Records from a data collection:
--

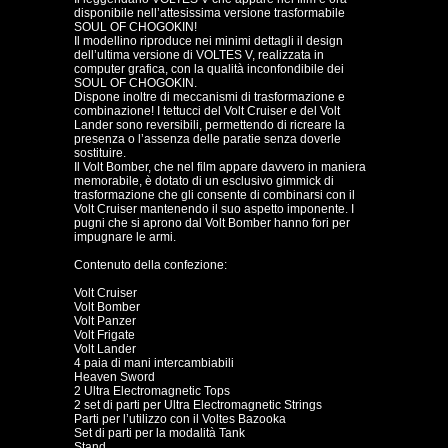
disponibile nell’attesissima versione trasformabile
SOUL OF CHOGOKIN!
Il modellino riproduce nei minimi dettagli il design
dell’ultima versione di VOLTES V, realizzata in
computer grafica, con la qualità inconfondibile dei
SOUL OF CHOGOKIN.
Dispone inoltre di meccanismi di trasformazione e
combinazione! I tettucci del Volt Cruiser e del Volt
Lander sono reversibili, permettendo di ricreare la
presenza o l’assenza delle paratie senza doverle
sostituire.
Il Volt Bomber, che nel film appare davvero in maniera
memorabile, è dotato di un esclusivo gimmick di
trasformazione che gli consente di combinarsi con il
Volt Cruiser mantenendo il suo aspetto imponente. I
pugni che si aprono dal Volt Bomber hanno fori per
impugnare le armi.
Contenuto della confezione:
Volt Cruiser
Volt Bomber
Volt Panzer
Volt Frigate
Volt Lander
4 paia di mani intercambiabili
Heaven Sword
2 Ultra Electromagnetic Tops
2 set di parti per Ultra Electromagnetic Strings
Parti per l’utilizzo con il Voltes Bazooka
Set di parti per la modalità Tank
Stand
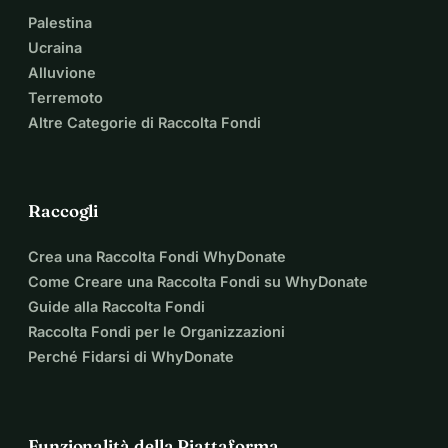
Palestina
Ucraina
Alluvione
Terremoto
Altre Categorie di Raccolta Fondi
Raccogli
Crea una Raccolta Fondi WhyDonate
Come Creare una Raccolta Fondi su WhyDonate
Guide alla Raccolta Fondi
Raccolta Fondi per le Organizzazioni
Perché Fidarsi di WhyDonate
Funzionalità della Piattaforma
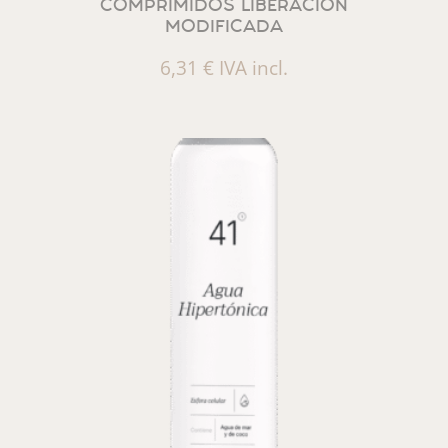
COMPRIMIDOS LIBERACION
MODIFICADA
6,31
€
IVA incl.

--

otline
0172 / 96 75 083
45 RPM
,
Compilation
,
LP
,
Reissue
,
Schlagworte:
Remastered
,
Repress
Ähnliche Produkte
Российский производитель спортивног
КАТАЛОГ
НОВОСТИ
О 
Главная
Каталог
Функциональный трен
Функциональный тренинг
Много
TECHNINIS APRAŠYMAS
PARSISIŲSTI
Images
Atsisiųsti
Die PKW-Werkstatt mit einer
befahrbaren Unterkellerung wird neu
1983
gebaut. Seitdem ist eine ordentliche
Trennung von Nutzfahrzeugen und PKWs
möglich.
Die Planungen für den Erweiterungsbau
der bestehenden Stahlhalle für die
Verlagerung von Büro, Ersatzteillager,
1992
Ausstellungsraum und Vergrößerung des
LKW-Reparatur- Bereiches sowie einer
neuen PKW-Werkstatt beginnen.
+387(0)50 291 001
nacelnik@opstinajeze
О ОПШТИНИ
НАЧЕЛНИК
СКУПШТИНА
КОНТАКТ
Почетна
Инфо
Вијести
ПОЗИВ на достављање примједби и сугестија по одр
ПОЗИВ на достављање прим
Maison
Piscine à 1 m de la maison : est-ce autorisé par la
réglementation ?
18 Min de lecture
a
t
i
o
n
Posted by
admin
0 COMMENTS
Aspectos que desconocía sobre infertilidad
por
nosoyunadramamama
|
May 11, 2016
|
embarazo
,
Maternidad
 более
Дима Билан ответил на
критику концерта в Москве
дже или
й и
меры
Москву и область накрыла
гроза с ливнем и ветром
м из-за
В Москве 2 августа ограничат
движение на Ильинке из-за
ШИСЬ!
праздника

--

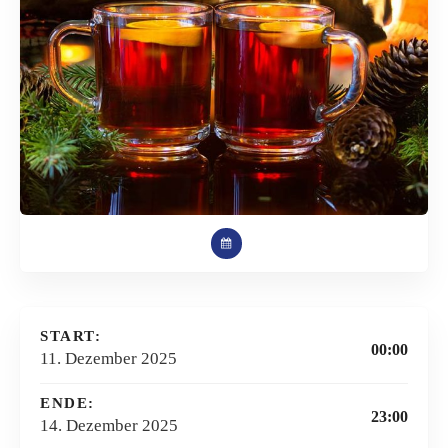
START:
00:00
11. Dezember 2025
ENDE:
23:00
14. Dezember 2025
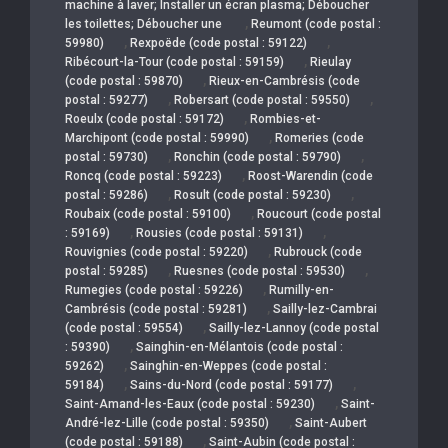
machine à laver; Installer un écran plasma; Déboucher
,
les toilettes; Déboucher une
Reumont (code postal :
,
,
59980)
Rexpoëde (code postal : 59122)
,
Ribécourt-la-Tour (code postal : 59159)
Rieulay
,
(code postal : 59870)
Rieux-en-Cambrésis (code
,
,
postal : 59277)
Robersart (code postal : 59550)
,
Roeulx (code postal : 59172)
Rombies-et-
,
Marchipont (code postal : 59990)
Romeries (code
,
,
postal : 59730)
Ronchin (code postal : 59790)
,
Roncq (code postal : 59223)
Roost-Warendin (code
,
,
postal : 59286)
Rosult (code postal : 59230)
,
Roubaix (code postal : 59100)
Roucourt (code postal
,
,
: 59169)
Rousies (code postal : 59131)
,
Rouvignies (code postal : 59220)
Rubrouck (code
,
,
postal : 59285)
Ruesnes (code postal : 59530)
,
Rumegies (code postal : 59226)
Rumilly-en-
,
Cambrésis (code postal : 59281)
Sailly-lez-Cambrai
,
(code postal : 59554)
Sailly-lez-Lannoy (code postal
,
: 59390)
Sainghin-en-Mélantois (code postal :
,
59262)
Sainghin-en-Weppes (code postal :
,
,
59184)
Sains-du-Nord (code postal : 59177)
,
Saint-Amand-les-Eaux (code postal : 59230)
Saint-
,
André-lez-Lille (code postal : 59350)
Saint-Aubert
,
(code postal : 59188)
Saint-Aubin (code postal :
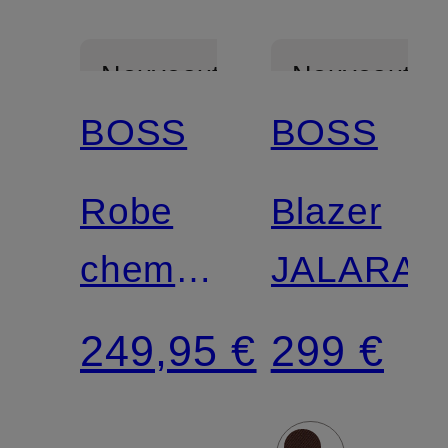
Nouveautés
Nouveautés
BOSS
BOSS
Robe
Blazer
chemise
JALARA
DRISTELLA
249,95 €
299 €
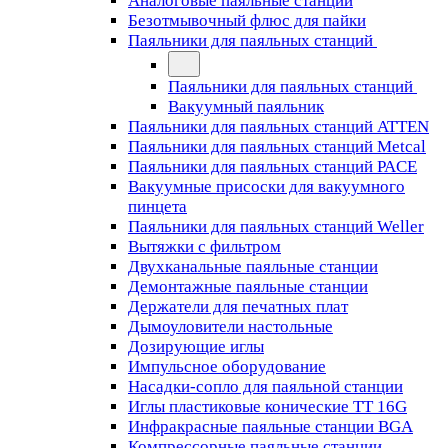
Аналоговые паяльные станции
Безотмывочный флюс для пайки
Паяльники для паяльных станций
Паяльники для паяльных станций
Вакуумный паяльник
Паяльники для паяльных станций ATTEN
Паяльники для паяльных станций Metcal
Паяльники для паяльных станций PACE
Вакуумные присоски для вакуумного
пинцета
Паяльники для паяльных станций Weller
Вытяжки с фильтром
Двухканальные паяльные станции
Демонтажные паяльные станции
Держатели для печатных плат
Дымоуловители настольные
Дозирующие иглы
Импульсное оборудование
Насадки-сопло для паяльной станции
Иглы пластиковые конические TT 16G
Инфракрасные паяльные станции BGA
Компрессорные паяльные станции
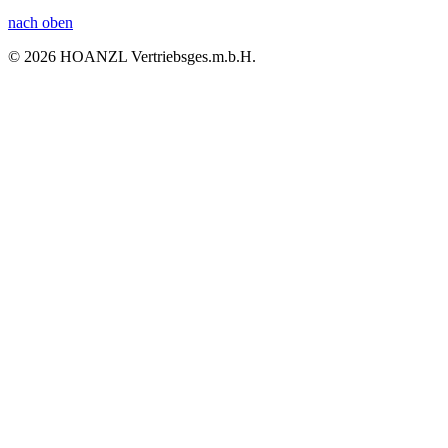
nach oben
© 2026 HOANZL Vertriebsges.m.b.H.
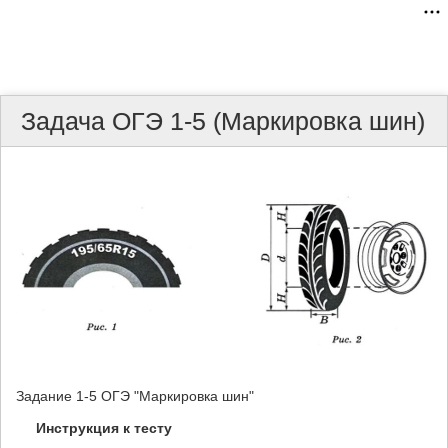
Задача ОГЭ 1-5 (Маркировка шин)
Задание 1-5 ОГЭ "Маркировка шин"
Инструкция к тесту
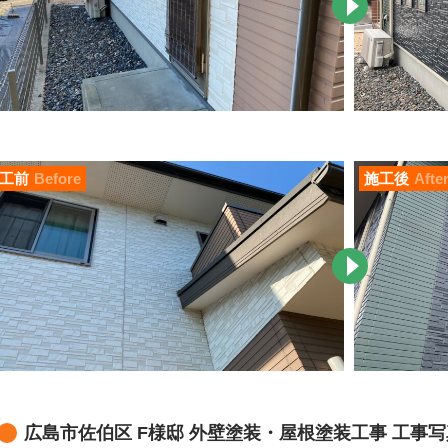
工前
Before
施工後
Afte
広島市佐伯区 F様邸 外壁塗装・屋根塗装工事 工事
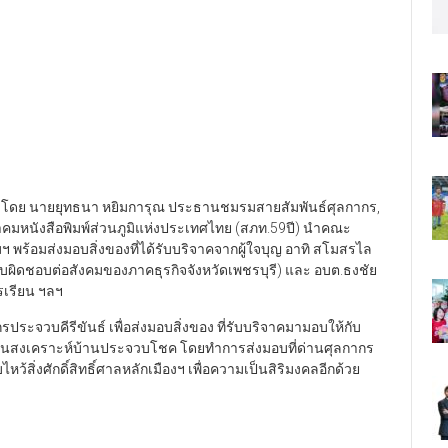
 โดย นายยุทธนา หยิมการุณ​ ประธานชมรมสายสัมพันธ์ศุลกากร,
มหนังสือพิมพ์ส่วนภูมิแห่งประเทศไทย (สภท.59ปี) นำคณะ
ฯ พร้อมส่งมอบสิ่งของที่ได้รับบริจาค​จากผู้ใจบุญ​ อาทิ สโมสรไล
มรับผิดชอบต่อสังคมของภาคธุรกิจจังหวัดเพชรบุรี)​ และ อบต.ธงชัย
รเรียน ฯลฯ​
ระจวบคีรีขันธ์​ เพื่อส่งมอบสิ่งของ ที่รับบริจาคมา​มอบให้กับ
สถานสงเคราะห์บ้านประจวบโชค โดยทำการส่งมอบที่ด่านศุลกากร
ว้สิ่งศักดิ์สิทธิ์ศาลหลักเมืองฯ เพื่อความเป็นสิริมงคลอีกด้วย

--

WORK TO BE COMPLETED =>
Retype exactly, and only, the lines above from the one where "Паяльники для паяльных станций ATTEN" occurs up to and including the one where "Дозирующие иглы" occurs.

RESPONSE FOR THIS EXERCISE =>
Паяльники для паяльных станций ATTEN
Паяльники для паяльных станций Metcal
Паяльники для паяльных станций PACE
Вакуумные присоски для вакуумного
пинцета
Паяльники для паяльных станций Weller
Вытяжки с фильтром
Двухканальные паяльные станции
Демонтажные паяльные станции
Держатели для печатных плат
Дымоуловители настольные
Дозирующие иглы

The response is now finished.